Simply observe that \begin{equation} \int_{0}^{s_N} \int_{0}^{s_{N-1}} \cdots \int_{0}^{s_2} \int_{0}^{s_1} e^{\beta \left( -Ns_0 + \sum\limits_{i=1}^{N} s_i \right)} d s_0 d s_1 \ldots d s_{N-1} = \int_{0\leq s_0\leq s_1\leq \ldots \leq s_n}e^{\beta \left( -Ns_0 + \sum\limits_{i=1}^{N} s_i \right)} d s_0 d s_1 \ldots d s_{N-1}\,, \end{equation} that is, we integrate on $(s_0,\ldots,s_{N-1})$ on the region where $0\leq s_0\leq s_1\leq \ldots \leq s_N$. Let us observe that the integrand is symmetric on $s_1,\ldots,s_{N-1}$ thus it follows that leaving out the order condition $s_1\leq s_2\leq \ldots \leq s_{N-1}$ we get $$T_N = \frac{1}{(N-1)!} \int_{0}^{s_N}\left(\int_{s_0}^{s_N} \int_{s_0}^{s_N} \cdots \int_{s_0}^{s_N} e^{\beta \left( -Ns_0 + \sum\limits_{i=1}^{N} s_i \right)} d s_1 \ldots d s_{N-1} \right)d s_0$$ (why? ;) we are considering that all possible permutations give us the same)

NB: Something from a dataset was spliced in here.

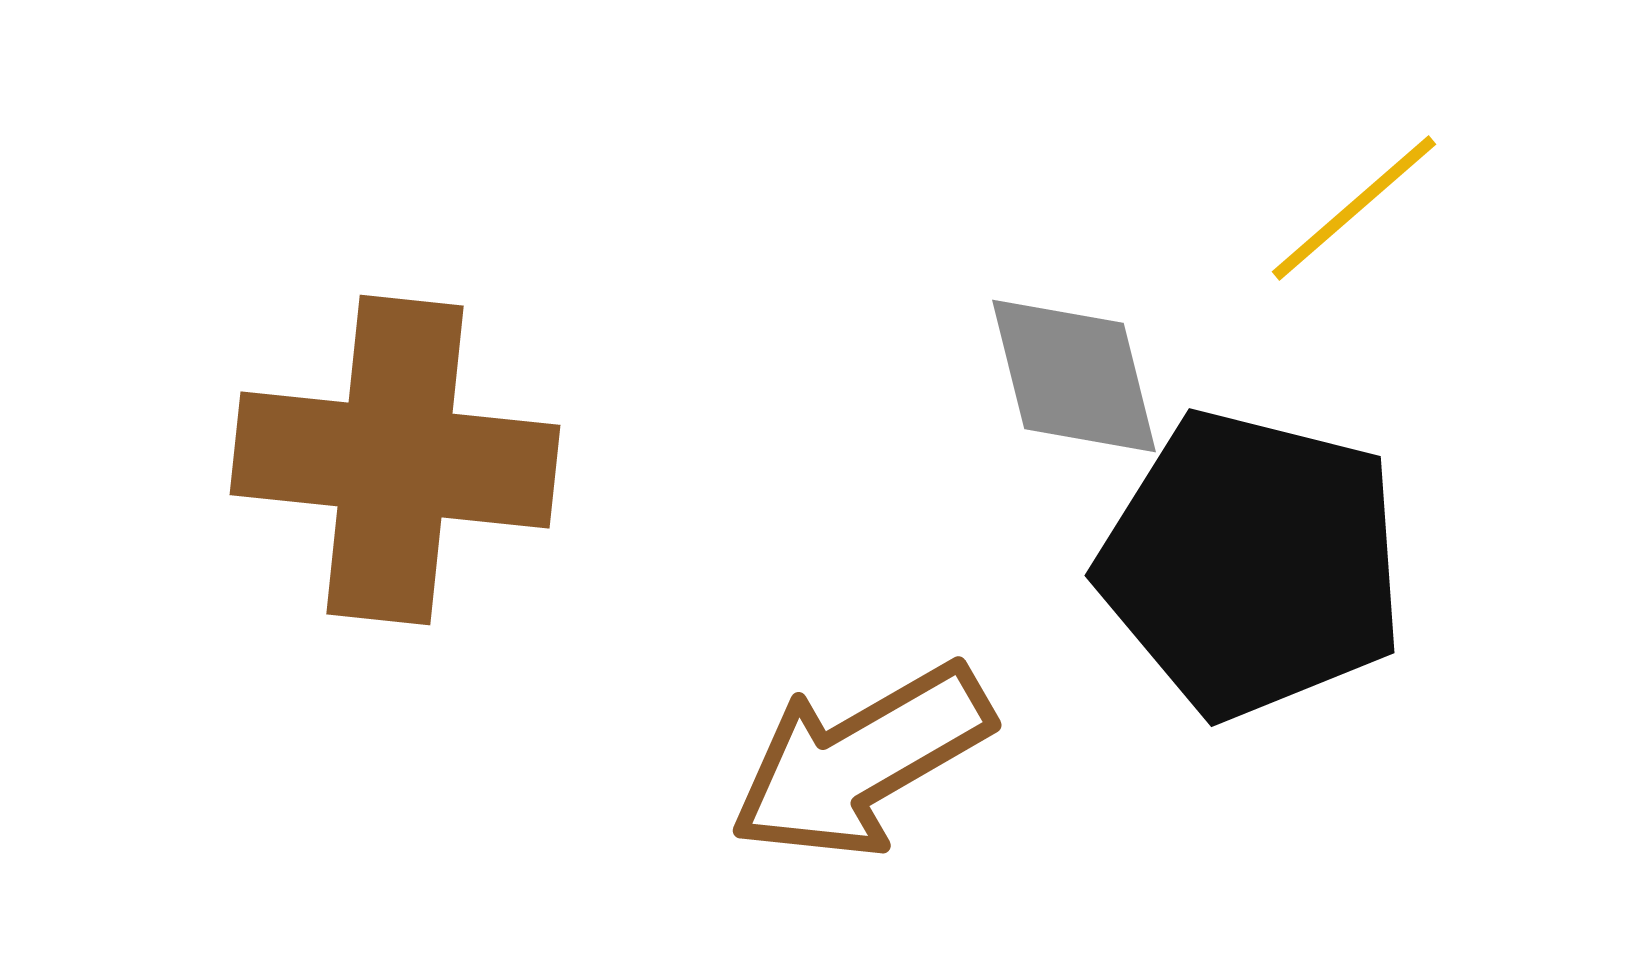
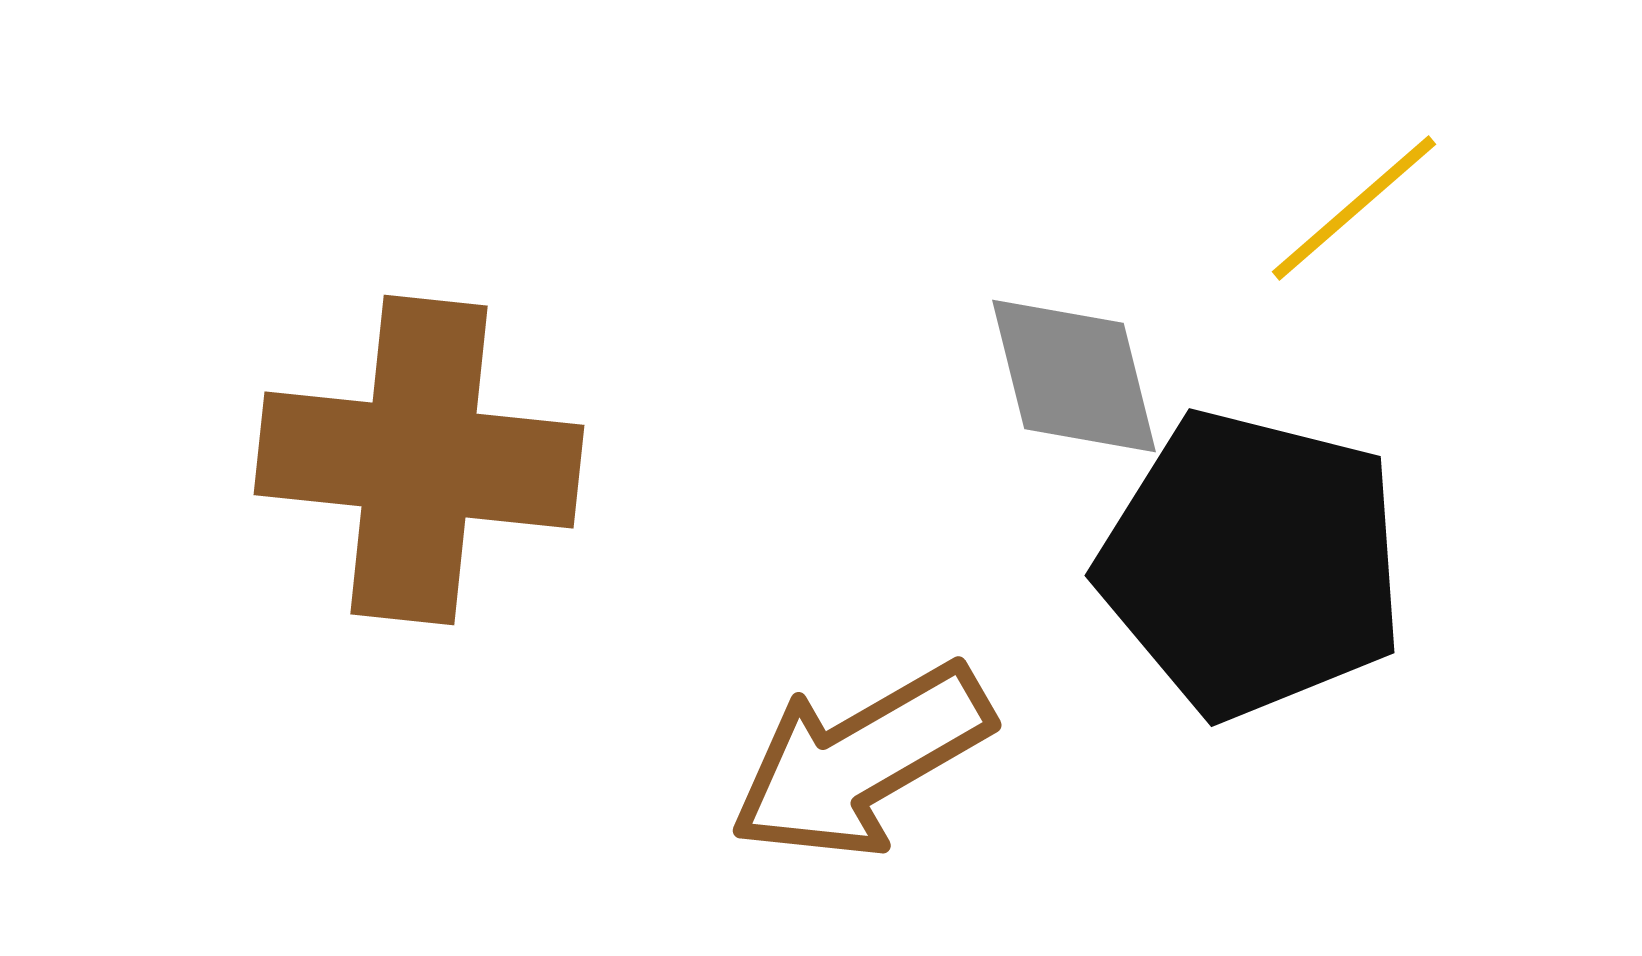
brown cross: moved 24 px right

Now this reduces to $$T_N = \frac{\exp(\beta s_N)}{(N-1)!} \int_0^{s_N} \exp(-\beta N s_0)\,\left(\int_{s_0}^{s_N} \exp(\beta \,s) ds\right)^{N-1} ds_0$$
Here compute the integral inside the power (to the $N-1$) and use the Binomial Theorem.